THEO VAN GOGH WATCH: DER SKANDAL IN DEUTSCHLAND – Debatte um Gender-Ideologie: Podiumsdiskussion zur bedrohten Wissenschaftsfreiheit findet ohne Biologin statt

Die Humboldt-Universität wurde aufgrund des abgesagten Vortrags einer Doktorandin zur Zweigeschlechtlichkeit stark kritisiert. Bildungsministerin Bettina Stark-Watzinger hat sich bei der Diskussion zur Absage geäussert.Beatrice Achterberg, Berlin15.07.2022, NEUE ZÜRCHER ZEITUNG

Der abgesagte Vortrag der Biologin Marie-Luise Vollbrecht mit dem Titel «Geschlecht ist nicht (Ge)schlecht: Sex, Gender und warum es in der Biologie zwei Geschlechter gibt» entzündete eine Debatte um die Freiheit der Wissenschaft.

Zwölf Tage nach der abgesagten Veranstaltung holt Vollbrecht ihren Vortrag nach. Unweit vom Universitätsgebäude entfernt protestieren Aktivisten der Universität mit Plakaten, auf denen es heisst: «Kein Platz für Transphobie». Im Hörsaal, in dem Vollbrecht referiert, bleibt es hingegen ruhig. Die Podiumsdiskussion im anderen Hörsaal fand ohne Vollbrecht statt, eine Einladung ins Panel hatte sie abgelehnt.

Auf Twitter meldete sich die Biologin Vollbrecht vor ihrem nachgeholten Vortrag zu Wort und erklärt, warum sie nicht an der im Anschluss stattfindenden Podiumsdiskussion teilnimmt. Vollbrecht schreibt: «Die unausgewogene Zusammensetzung des Podiums lässt vermuten, dass es dort nicht um Biologie gehen wird.»

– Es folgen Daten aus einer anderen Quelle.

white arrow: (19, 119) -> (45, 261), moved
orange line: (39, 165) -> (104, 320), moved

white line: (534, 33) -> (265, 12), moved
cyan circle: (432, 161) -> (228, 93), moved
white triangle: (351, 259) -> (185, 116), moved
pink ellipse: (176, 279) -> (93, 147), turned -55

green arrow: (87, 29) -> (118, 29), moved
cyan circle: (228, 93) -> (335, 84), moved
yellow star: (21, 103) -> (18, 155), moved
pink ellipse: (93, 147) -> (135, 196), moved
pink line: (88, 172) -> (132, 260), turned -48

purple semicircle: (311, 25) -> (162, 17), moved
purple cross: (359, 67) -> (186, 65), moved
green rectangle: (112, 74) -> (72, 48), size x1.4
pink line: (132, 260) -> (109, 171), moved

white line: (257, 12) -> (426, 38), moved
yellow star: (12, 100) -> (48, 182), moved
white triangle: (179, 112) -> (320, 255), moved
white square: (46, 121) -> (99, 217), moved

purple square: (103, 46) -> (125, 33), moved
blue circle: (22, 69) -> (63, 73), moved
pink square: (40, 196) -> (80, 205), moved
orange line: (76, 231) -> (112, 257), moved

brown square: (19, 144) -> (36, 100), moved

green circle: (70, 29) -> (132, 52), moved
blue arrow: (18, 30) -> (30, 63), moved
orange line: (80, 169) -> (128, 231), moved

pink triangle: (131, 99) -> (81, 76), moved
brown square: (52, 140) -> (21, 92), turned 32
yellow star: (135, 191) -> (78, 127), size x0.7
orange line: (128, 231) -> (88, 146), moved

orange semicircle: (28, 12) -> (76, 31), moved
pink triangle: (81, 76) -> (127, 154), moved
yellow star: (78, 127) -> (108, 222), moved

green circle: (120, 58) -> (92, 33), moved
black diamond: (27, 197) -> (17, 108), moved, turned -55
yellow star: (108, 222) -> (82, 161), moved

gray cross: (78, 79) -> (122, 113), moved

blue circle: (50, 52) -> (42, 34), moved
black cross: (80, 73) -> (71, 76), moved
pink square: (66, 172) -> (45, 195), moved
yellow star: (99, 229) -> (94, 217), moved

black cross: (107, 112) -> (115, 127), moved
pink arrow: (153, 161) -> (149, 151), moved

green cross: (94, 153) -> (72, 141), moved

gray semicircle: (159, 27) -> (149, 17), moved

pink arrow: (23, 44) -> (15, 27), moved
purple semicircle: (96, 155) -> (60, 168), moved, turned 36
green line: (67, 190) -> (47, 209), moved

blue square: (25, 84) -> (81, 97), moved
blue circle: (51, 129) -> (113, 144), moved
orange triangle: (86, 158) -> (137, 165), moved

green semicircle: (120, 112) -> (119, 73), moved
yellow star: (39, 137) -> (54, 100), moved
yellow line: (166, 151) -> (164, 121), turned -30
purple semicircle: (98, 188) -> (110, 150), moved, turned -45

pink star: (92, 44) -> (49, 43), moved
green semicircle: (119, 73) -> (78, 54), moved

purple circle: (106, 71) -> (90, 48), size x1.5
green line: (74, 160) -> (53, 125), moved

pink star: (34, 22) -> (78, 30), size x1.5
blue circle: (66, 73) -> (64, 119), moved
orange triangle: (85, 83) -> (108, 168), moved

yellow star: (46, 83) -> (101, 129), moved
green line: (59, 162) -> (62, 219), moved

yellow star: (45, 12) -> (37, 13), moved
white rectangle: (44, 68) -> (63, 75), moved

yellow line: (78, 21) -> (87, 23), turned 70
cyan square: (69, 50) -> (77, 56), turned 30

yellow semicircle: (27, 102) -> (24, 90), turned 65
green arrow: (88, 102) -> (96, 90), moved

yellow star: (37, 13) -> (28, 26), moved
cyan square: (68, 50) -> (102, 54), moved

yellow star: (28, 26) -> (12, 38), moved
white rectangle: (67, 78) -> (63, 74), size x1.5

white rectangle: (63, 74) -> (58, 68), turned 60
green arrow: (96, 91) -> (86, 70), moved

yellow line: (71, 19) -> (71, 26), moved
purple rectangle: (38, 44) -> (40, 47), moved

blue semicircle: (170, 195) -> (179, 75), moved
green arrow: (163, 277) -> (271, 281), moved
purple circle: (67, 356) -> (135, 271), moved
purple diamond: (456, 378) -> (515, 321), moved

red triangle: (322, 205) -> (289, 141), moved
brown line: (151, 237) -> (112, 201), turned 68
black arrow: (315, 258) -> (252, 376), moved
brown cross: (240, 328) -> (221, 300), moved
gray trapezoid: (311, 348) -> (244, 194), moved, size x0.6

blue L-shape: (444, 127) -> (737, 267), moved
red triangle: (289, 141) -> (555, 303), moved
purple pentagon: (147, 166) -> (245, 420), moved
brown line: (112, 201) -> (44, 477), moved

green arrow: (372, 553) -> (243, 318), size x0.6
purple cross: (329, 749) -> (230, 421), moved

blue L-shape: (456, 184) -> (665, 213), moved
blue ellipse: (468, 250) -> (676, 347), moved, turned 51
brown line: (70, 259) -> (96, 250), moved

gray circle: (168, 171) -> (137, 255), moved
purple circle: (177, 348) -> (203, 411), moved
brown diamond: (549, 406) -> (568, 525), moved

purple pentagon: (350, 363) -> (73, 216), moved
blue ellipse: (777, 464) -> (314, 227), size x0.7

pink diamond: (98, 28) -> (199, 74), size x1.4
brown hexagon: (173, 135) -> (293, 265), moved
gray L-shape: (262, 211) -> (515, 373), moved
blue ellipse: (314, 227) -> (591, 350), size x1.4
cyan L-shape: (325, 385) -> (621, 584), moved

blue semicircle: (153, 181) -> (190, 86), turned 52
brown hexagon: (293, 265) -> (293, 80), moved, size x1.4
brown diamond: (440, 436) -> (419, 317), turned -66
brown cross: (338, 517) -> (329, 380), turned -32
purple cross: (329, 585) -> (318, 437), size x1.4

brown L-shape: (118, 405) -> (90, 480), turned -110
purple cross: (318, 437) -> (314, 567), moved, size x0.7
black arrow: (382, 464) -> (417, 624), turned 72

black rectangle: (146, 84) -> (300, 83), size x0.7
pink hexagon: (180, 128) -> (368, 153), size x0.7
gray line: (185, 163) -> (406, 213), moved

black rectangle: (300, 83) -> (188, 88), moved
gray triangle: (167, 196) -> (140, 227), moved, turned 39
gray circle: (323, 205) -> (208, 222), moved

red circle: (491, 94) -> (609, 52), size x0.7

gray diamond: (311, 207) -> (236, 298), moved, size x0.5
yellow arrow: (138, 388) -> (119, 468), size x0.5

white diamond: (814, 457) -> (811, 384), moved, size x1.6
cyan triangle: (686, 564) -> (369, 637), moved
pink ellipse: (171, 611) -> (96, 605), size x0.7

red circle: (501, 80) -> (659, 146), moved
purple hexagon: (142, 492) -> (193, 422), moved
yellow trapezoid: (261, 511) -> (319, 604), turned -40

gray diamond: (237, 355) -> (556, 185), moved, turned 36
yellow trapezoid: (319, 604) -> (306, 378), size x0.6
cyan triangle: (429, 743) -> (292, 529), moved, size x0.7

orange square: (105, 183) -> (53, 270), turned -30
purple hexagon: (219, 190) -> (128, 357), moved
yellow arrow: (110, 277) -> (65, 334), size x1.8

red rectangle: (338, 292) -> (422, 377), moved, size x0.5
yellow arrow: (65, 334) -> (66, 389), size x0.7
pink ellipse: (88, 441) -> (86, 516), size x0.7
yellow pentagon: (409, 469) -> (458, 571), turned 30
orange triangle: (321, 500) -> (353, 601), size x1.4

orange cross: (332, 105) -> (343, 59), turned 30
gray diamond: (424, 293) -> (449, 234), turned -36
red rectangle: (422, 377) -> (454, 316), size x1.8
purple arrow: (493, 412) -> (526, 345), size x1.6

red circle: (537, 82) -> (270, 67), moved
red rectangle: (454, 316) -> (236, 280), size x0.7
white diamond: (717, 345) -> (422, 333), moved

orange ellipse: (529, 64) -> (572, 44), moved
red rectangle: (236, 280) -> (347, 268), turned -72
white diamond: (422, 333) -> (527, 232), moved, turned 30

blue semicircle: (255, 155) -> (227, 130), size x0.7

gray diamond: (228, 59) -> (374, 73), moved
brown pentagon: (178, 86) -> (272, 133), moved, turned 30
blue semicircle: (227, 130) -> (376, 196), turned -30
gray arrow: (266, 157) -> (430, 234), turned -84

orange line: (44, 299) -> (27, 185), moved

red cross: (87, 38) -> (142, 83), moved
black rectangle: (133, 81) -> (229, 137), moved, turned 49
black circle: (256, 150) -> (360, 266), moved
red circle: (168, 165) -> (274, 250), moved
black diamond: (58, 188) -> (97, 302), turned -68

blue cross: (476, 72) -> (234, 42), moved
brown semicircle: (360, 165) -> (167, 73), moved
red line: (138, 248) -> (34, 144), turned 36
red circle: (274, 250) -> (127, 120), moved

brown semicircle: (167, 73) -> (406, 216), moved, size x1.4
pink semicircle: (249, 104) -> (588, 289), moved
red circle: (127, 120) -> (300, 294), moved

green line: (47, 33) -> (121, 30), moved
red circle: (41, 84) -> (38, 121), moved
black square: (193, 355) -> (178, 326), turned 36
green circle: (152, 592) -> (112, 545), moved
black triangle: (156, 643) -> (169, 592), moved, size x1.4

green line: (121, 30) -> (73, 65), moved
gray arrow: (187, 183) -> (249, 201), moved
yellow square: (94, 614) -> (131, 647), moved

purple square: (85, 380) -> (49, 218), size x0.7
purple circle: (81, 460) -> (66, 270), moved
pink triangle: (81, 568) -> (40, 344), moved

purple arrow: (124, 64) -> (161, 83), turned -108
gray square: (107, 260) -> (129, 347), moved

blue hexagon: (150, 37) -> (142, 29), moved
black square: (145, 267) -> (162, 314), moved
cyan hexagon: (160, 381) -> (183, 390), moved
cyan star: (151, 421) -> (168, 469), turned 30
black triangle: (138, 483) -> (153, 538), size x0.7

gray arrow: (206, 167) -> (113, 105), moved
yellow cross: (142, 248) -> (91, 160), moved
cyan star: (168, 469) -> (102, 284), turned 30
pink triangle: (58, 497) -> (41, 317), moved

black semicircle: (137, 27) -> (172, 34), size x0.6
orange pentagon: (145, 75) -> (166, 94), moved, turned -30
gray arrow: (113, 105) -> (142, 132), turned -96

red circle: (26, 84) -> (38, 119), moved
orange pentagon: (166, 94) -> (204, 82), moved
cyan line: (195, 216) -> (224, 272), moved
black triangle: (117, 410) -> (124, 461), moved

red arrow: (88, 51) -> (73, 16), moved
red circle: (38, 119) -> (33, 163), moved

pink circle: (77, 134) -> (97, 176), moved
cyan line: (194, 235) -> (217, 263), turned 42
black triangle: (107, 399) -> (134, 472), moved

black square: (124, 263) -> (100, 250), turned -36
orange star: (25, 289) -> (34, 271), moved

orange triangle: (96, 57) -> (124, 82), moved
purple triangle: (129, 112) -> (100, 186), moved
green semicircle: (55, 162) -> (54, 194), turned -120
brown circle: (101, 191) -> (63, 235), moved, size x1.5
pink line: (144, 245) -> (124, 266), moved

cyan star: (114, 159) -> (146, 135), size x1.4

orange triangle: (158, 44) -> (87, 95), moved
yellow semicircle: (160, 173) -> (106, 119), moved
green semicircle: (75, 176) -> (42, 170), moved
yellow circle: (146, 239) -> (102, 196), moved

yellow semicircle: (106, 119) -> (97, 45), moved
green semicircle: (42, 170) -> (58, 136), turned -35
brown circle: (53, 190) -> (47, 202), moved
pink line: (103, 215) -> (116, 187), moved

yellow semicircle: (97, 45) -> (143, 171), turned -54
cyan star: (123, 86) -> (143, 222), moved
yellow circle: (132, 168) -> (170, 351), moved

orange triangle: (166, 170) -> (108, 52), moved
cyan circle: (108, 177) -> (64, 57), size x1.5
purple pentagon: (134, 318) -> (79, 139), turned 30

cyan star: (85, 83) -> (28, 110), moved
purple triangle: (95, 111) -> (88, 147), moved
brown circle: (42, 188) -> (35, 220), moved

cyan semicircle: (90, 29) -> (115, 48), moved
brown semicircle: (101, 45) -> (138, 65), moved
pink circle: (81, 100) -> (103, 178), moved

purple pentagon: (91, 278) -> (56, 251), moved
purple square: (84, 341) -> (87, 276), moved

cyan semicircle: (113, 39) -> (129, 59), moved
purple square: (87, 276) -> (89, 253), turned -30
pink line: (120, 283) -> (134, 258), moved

Auf der Bühne zu Gast waren unter anderem: Peter Frensch, Präsident der Humboldt-Universität, Rüdiger Krahe, Professor der Biologie und Doktorvater von Vollbrecht, und Kerstin Palm, promovierte Biologin und Geisteswissenschafterin. Wann immer die Aussage fällt, dass die Zweigeschlechtlichkeit Konsens in der Biologie sei, folgen sowohl Applaus als auch Buhrufe. Wie das Panel auf der Bühne ist sich auch das Publikum uneins.

Die Diskussion findet im Audimax der Humboldt-Universität statt. Aus dem Urlaub zugeschaltet ist die deutsche Bildungsministerin Bettina Stark-Watzinger. Auf die Frage, ob die Absage der Hochschule richtig war, antwortet Stark-Watzinger: «Eine Veranstaltung, die auf dem Programm steht, nicht stattfinden zu lassen, bedarf natürlich der Erklärung.» Die Wissenschaftsfreiheit gelte es zu schützen, sagt die Ministerin.

Im Laufe der Diskussion verweist Stark-Watzinger auf das vorgeschlagene neue Gesetz der Ampel: «Ich bin freudiger Teil einer Regierungs-Koalition, die das Selbstbestimmungsrecht vorantreibt.» Die Ampelkoalition plant, das Transsexuellengesetz abzuschaffen und durch ein Selbstbestimmungsgesetz zu ersetzen. Änderungen des Geschlechtseintrags im Personenstand sollen künftig per Selbstauskunft möglich sein.

Der Fall hat die Humboldt-Doktorandin in die Mitte einer schwelenden Transsexualitäts-Debatte gerückt. Marie-Luise Vollbrecht sieht sich einer Rufmord-Kampagne ausgesetzt. Inzwischen hat sie einen Spendenaufruf gestartet, «um rechtliche Schritte gegen Verleumdungen im Zusammenhang mit meinem abgesagten Vortrag über Biologie und die Evolution der zwei Geschlechter zu unternehmen». Von den 15 000 Euro, die sie als Kampagnenziel gesetzt hat, sind bereits ein Drittel erreicht.